Okay, Matt, here is another take which converts trapped to an atomic, and
moves the poll_lock out of the netdevice structure. I'm keeping the change
to check for netif_queue_stopped as things are not happy without that
patch.
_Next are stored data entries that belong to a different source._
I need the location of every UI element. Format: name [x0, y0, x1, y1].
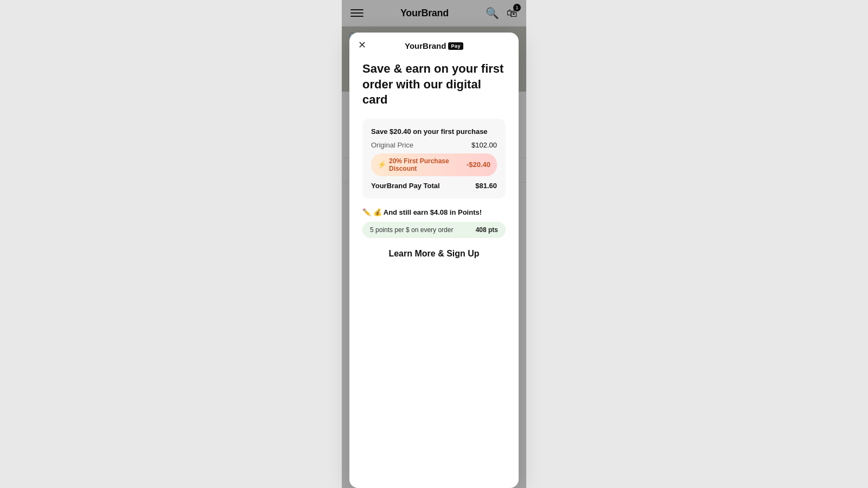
total-label: YourBrand Pay Total	[371, 182, 440, 190]
lightning-icon: ⚡	[378, 160, 386, 169]
points-badge-value: 408 pts	[476, 226, 498, 234]
modal-dialog: ✕ YourBrand Pay Save & earn on your firs…	[349, 33, 519, 488]
points-badge-label: 5 points per $ on every order	[370, 226, 453, 234]
discount-value: -$20.40	[467, 160, 490, 169]
points-section: ✏️ 💰 And still earn $4.08 in Points! 5 p…	[349, 208, 519, 238]
page-wrapper: YourBrand 🔍 🛍 1 🔍 👟 7 7.5 8 8.5 9 9.5 10…	[342, 0, 526, 488]
modal-overlay: ✕ YourBrand Pay Save & earn on your firs…	[342, 0, 526, 488]
savings-card-heading: Save $20.40 on your first purchase	[371, 127, 497, 136]
modal-body: Save & earn on your first order with our…	[349, 57, 519, 198]
original-price-label: Original Price	[371, 141, 413, 149]
learn-more-signup-link[interactable]: Learn More & Sign Up	[362, 249, 506, 259]
original-price-value: $102.00	[471, 141, 497, 149]
discount-row: ⚡ 20% First Purchase Discount -$20.40	[371, 153, 497, 176]
modal-title: Save & earn on your first order with our…	[362, 61, 506, 108]
total-value: $81.60	[475, 182, 497, 190]
modal-cta: Learn More & Sign Up	[349, 249, 519, 259]
points-title: ✏️ 💰 And still earn $4.08 in Points!	[362, 208, 506, 216]
modal-logo-badge: Pay	[448, 42, 463, 50]
points-badge: 5 points per $ on every order 408 pts	[362, 222, 506, 238]
modal-logo: YourBrand Pay	[405, 41, 463, 50]
modal-logo-text: YourBrand	[405, 41, 446, 50]
savings-card: Save $20.40 on your first purchase Origi…	[362, 119, 506, 198]
total-row: YourBrand Pay Total $81.60	[371, 182, 497, 190]
discount-label-text: 20% First Purchase Discount	[389, 157, 467, 172]
discount-label: ⚡ 20% First Purchase Discount	[378, 157, 467, 172]
modal-close-button[interactable]: ✕	[358, 40, 366, 50]
original-price-row: Original Price $102.00	[371, 141, 497, 149]
modal-header: ✕ YourBrand Pay	[349, 33, 519, 57]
Jeff, would you mind commenting on why that is correct, please?
It's this hunk here:
@@ -168,6 +180,14 @@
spin_lock(&np->dev->xmit_lock);
np->dev->xmit_lock_owner = smp_processor_id();
+ if (netif_queue_stopped(np->dev)) {
+ np->dev->xmit_lock_owner = -1;
+ spin_unlock(&np->dev->xmit_lock);
+
+ netpoll_poll(np);
+ goto repeat;
+ }
+
Without this test, we would go ahead and call hard_start_xmit even though
the queue was stopped.
Thanks!
Jeff
--- linux-2.6.7/include/linux/netdevice.h.orig 2004-08-06 13:01:39.000000000 -0400
+++ linux-2.6.7/include/linux/netdevice.h 2004-08-06 13:01:41.000000000 -0400
@@ -462,7 +462,7 @@
unsigned char *haddr);
int (*neigh_setup)(struct net_device *dev, struct neigh_parms *);
int (*accept_fastpath)(struct net_device *, struct dst_entry*);
-#ifdef CONFIG_NETPOLL_RX
+#ifdef CONFIG_NETPOLL
int netpoll_rx;
#endif
#ifdef CONFIG_NET_POLL_CONTROLLER
--- linux-2.6.7/net/core/netpoll.c.orig 2004-08-06 11:13:45.000000000 -0400
+++ linux-2.6.7/net/core/netpoll.c 2004-08-12 16:32:04.151624208 -0400
@@ -36,7 +36,11 @@
static spinlock_t rx_list_lock = SPIN_LOCK_UNLOCKED;
static LIST_HEAD(rx_list);
-static int trapped;
+static atomic_t trapped;
+spinlock_t netpoll_poll_lock = SPIN_LOCK_UNLOCKED;
+
+#define NETPOLL_RX_ENABLED 1
+#define NETPOLL_RX_DROP 2
#define MAX_SKB_SIZE \
(MAX_UDP_CHUNK + sizeof(struct udphdr) + \
@@ -61,7 +65,8 @@
void netpoll_poll(struct netpoll *np)
{
- int budget = 1;
+ int budget = 16;
+ unsigned long flags;
if(!np->dev || !netif_running(np->dev) || !np->dev->poll_controller)
return;
@@ -70,9 +75,19 @@
np->dev->poll_controller(np->dev);
/* If scheduling is stopped, tickle NAPI bits */
- if(trapped && np->dev->poll &&
- test_bit(__LINK_STATE_RX_SCHED, &np->dev->state))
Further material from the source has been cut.